I had scheduled to visit Blakehill Farm on Saturday but, due to an adverse weather forecast for that day all week leading up to it, and an excellent forecast for Sunday morning, I agreed with the Wildlife Trust to move the session to Sunday. Waking up Saturday morning to rain, I felt justified, but it cleared by 9:00 and the rest of the day was perfect ringing weather. I opened the nets in the garden and had a relaxing few hours ringing the following: Blue Tit 8(1); Great Tit 1(3); Starling 2; Goldfinch 7. Totals: 18 birds ringed from 4 species and 4 birds retrapped from 2 species.
I love Starlings! They are one of my favourite birds. Their plumage is spectacular and the fact that their throat, breast and flank feathers enable you to age and sex the birds is an added bonus.
So, to Sunday morning: the perfect weather for ringing at Blakehill. Only it was damp. Never mind I thought, it will clear. So I drove over, the rain stopped, I started erecting nets. The first one up, about to start the second: the rain started again. I took down, sat in the car for 20 minutes until the rain stopped. This time it let me set up two nets before the rain started again. That was enough, I packed up and went home. The rain stopped so I opened the nets in the garden for an hour: 3 more Blue Tit and 5 more Goldfinch.

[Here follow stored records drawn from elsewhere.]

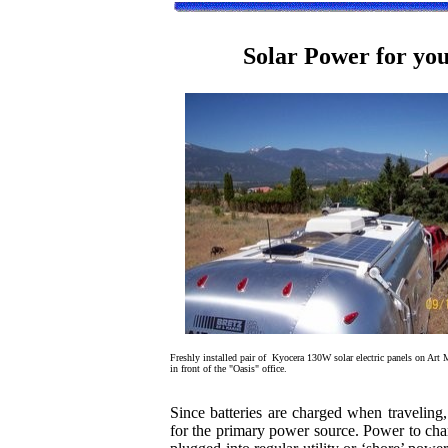
Solar Power for yo
Freshly installed pair of Kyocera 130W solar electric panels on Art M
in front of the "Oasis" office.
Since batteries are charged when traveling
for the primary power source. Power to char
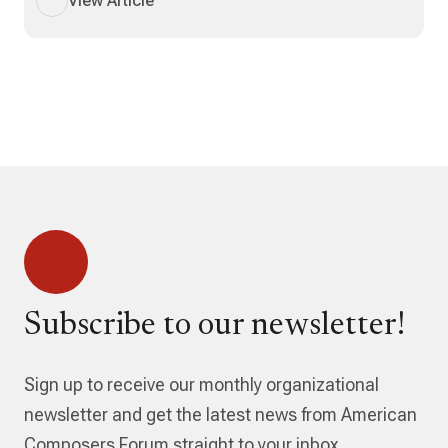
View Article
Subscribe to our newsletter!
Sign up to receive our monthly organizational
newsletter and get the latest news from American
Composers Forum straight to your inbox.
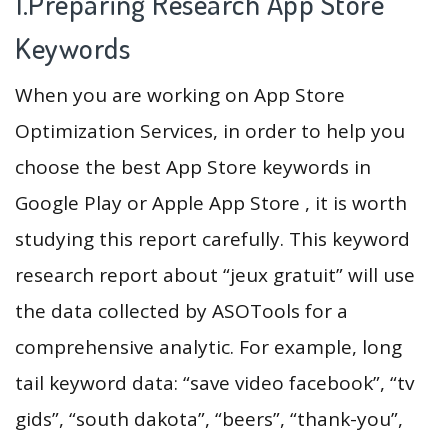
1.Preparing Research App Store
Keywords
When you are working on App Store
Optimization Services, in order to help you
choose the best App Store keywords in
Google Play or Apple App Store , it is worth
studying this report carefully. This keyword
research report about “jeux gratuit” will use
the data collected by ASOTools for a
comprehensive analytic. For example, long
tail keyword data: “save video facebook”, “tv
gids”, “south dakota”, “beers”, “thank-you”,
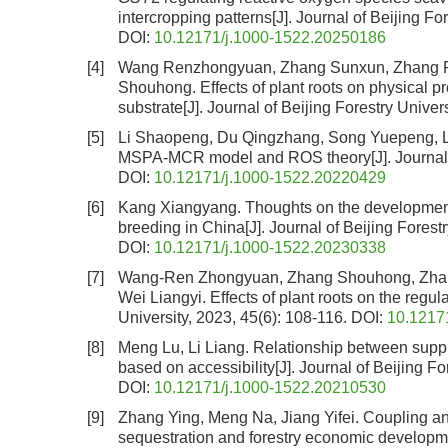
intercropping patterns
[J]. Journal of Beijing Fo
DOI:
10.12171/j.1000-1522.20250186
[4]
Wang Renzhongyuan, Zhang Sunxun, Zhang Fa
Shouhong.
Effects of plant roots on physical 
substrate
[J]. Journal of Beijing Forestry Univer
[5]
Li Shaopeng, Du Qingzhang, Song Yuepeng, 
MSPA-MCR model and ROS theory
[J]. Journa
DOI:
10.12171/j.1000-1522.20220429
[6]
Kang Xiangyang.
Thoughts on the development 
breeding in China
[J]. Journal of Beijing Forest
DOI:
10.12171/j.1000-1522.20230338
[7]
Wang-Ren Zhongyuan, Zhang Shouhong, Zhan
Wei Liangyi.
Effects of plant roots on the regul
University, 2023, 45(6): 108-116.
DOI:
10.1217
[8]
Meng Lu, Li Liang.
Relationship between suppl
based on accessibility
[J]. Journal of Beijing F
DOI:
10.12171/j.1000-1522.20210530
[9]
Zhang Ying, Meng Na, Jiang Yifei.
Coupling an
sequestration and forestry economic developm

Fortunately for other group members, the forecast held true for them and Jonny got out to one of his farmland sites and Ian and Andy to SPTA West. Could they repeat their mind blowing catch of last time? Watch this space.

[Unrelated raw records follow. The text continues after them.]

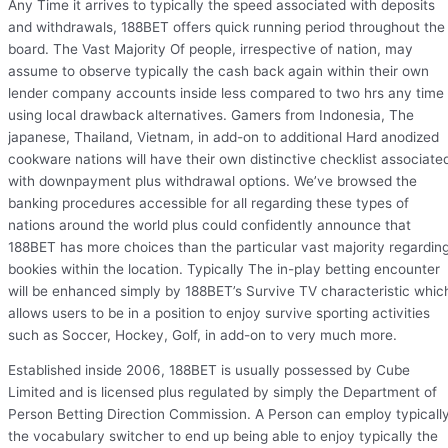
Any Time it arrives to typically the speed associated with deposits
and withdrawals, 188BET offers quick running period throughout the
board. The Vast Majority Of people, irrespective of nation, may
assume to observe typically the cash back again within their own
lender company accounts inside less compared to two hrs any time
using local drawback alternatives. Gamers from Indonesia, The
japanese, Thailand, Vietnam, in add-on to additional Hard anodized
cookware nations will have their own distinctive checklist associate
with downpayment plus withdrawal options. We’ve browsed the
banking procedures accessible for all regarding these types of
nations around the world plus could confidently announce that
188BET has more choices than the particular vast majority regardin
bookies within the location. Typically The in-play betting encounter
will be enhanced simply by 188BET’s Survive TV characteristic whic
allows users to be in a position to enjoy survive sporting activities
such as Soccer, Hockey, Golf, in add-on to very much more.
Established inside 2006, 188BET is usually possessed by Cube
Limited and is licensed plus regulated by simply the Department of
Person Betting Direction Commission. A Person can employ typicall
the vocabulary switcher to end up being able to enjoy typically the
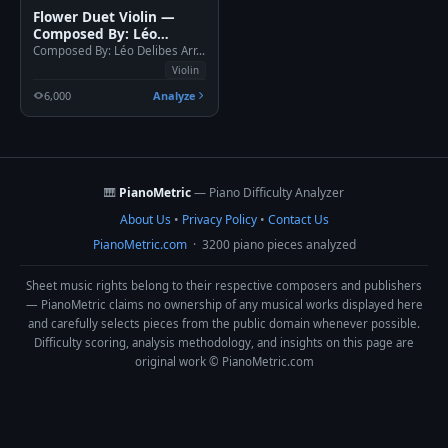
Flower Duet Violin —
Composed By: Léo
Delibes Arr. Felipe
Composed By: Léo Delibes Arr. Felipe Caldeira
Caldeira
Violin
6,000
Analyze
🎹
PianoMetric
— Piano Difficulty Analyzer
About Us
•
Privacy Policy
•
Contact Us
PianoMetric.com
· 3200 piano pieces analyzed
Sheet music rights belong to their respective composers and publishers
— PianoMetric claims no ownership of any musical works displayed here
and carefully selects pieces from the public domain whenever possible.
Difficulty scoring, analysis methodology, and insights on this page are
original work © PianoMetric.com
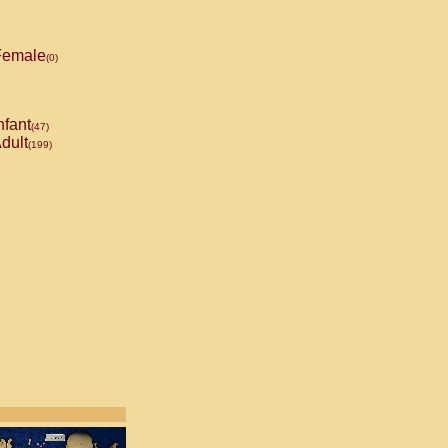
emale
(0)
nfant
(47)
dult
(199)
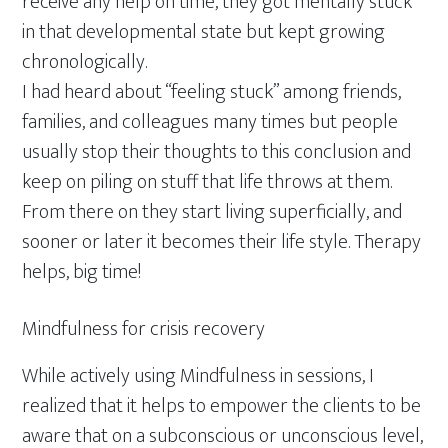
receive any help on time, they got mentally stuck
in that developmental state but kept growing
chronologically.
I had heard about “feeling stuck” among friends,
families, and colleagues many times but people
usually stop their thoughts to this conclusion and
keep on piling on stuff that life throws at them.
From there on they start living superficially, and
sooner or later it becomes their life style. Therapy
helps, big time!
Mindfulness for crisis recovery
While actively using Mindfulness in sessions, I
realized that it helps to empower the clients to be
aware that on a subconscious or unconscious level,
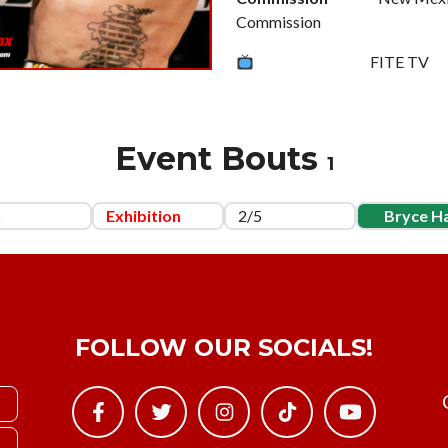
Commission
FITE TV
Event Bouts
1
5
Exhibition
2/5
Bryce Ha
FOLLOW OUR SOCIALS!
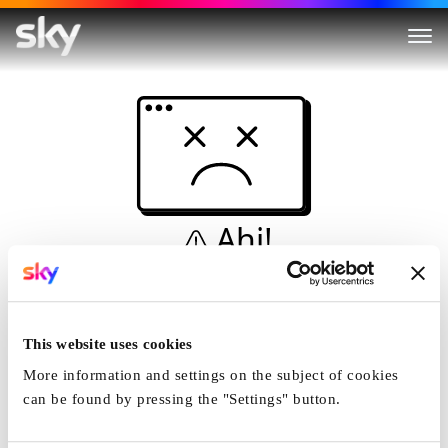
Ahi!
Non è una simulazione…
Casa
This website uses cookies
More information and settings on the subject of cookies
can be found by pressing the "Settings" button.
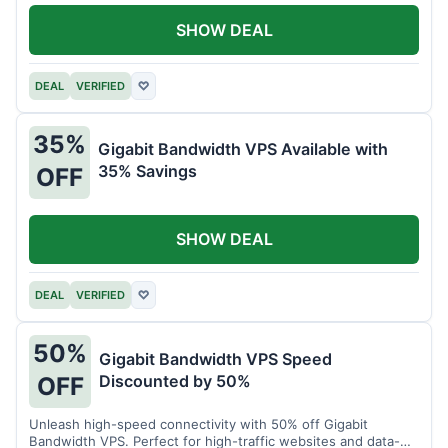
SHOW DEAL
DEAL
VERIFIED
♡
35%
Gigabit Bandwidth VPS Available with
35% Savings
OFF
SHOW DEAL
DEAL
VERIFIED
♡
50%
Gigabit Bandwidth VPS Speed
Discounted by 50%
OFF
Unleash high-speed connectivity with 50% off Gigabit
Bandwidth VPS. Perfect for high-traffic websites and data-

This is Jonny’s account of his session:
It is just over 2 years since I started ringing at Bailey’s farm. Although not that long compared to some sites it is long enough for me to get a good idea of the sort of birds and numbers to expect when I do a session there. But of course one of the great things about ringing is that you never quite know what you are going to catch.
The forecast was for calm weather all morning, there was a brief shower for about 5 minutes when I got on site but other than that it was dry.
The session kicked off nicely at 7:30 with a first round of 36 birds and stayed busy all morning. Each round providing good numbers of birds from a variety of species; never so many that I was overwhelmed but enough to keep me busy (I didn’t eat my breakfast until 10:00).
The catch for the day was as follows: Great Spotted Woodpecker 1, Blue Tit 13(12), Great Tit 5(2), Long-tailed Tit 7(2), Goldcrest 3, Wren 1(1), House Sparrow 1, Dunnock 2(3), Grey Wagtail 1, Meadow Pipit 5, Robin 2(1), Redwing 44, Song Thrush 1, Blackbird 1, Chaffinch 12, Greenfinch 7 and Goldfinch 2. Totals: 108 birds ringed from 17 species and 21 retraps from 6 species, giving 129 birds processed from 17 species.
There are a couple of highlights, both Meadow Pipit and Grey Wagtail are new birds for the site. I had seen both species a few times on previous visits but up until now they had evaded my nets, and two new species or a site in one session is always nice.
The second highlight is the sheer number of Redwing. Being November I had dutifully put on the Redwing lure we like to call Latvian love song. A catch of 44 Redwing would suggest that it worked. Oddly enough, I didn’t actually see any Redwing fly over all morning, but they must have been coming from somewhere.
Overall this was another incredibly pleasing morning, beating the site record by 9 birds (which was set last session). I’m not really sure why there are so many birds on site this winter, clearly the farmer is doing something right. Regardless, it could certainly be a busy winter is these size catches keep happening.
Ian and Andy went out onto their Salisbury Plain site and managed a decent haul of 33 birds. They didn’t manage another first for Wiltshire (currently with the BBRC for adjudication) but they did catch this beauty:
This is only the second Merlin caught by our group. The first was in July 2003. Both were retrapped birds and we are looking forward to finding out where this beauty was ringed. (Photos courtesy of Ian.)
Their list for the session was: Merlin (1); Blue Tit 3; Wren 1; Robin (2); Redwing 8; Blackbird 1; Goldcrest 1; Chaffinch 2; Linnet 1; Bullfinch 3; Yellowhammer 9; Reed Bunting 1. Totals: 30 birds ringed from 10 species; 3 birds retrapped from 2 species, making 33 birds processed from 12 species.
So, as I said in the title to this blog: very much mixed fortunes: from thee cracking Merlin to Jonny’s huge solo catch, where the number of Redwing outnumbered the total catch of titmice! Oh well! I will get back there one day!